■ WHAT TO WORK ON
Go through the data below line by line and count those containing the word "Vlaardingen". Reply with the count only.

■ RECORDS SHOWN
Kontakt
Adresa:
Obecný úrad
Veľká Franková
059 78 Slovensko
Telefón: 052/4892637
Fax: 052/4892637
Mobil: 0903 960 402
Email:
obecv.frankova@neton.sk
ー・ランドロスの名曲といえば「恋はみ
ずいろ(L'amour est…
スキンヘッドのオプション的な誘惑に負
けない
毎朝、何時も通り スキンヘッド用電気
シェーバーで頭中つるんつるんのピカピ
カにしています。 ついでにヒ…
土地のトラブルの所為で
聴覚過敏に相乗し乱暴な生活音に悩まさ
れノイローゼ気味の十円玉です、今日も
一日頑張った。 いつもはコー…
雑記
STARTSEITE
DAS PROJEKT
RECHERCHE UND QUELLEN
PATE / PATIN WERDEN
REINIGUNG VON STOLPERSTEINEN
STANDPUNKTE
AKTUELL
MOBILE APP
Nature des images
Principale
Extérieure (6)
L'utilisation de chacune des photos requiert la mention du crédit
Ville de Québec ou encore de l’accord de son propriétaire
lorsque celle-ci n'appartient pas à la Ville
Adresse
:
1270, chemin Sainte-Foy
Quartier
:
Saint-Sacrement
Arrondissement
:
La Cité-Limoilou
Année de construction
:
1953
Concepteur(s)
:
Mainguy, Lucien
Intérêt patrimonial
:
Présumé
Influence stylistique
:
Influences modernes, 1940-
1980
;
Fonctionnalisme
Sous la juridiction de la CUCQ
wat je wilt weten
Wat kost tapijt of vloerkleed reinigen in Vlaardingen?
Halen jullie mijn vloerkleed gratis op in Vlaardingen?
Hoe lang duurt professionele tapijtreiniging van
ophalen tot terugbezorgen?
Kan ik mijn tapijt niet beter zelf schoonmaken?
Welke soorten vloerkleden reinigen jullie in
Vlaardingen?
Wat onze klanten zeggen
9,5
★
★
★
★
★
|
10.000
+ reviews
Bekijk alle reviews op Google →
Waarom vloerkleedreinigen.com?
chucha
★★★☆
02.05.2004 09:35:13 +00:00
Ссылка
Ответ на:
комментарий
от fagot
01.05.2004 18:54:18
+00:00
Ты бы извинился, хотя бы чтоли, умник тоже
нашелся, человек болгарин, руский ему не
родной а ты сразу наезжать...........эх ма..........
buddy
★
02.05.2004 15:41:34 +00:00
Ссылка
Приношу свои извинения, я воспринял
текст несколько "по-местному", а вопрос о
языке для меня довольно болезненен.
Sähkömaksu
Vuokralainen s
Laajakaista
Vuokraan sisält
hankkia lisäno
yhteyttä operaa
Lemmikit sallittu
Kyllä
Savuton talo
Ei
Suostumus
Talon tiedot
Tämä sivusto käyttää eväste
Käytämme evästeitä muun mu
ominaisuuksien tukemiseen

■ OUTPUT OF THE TASK
3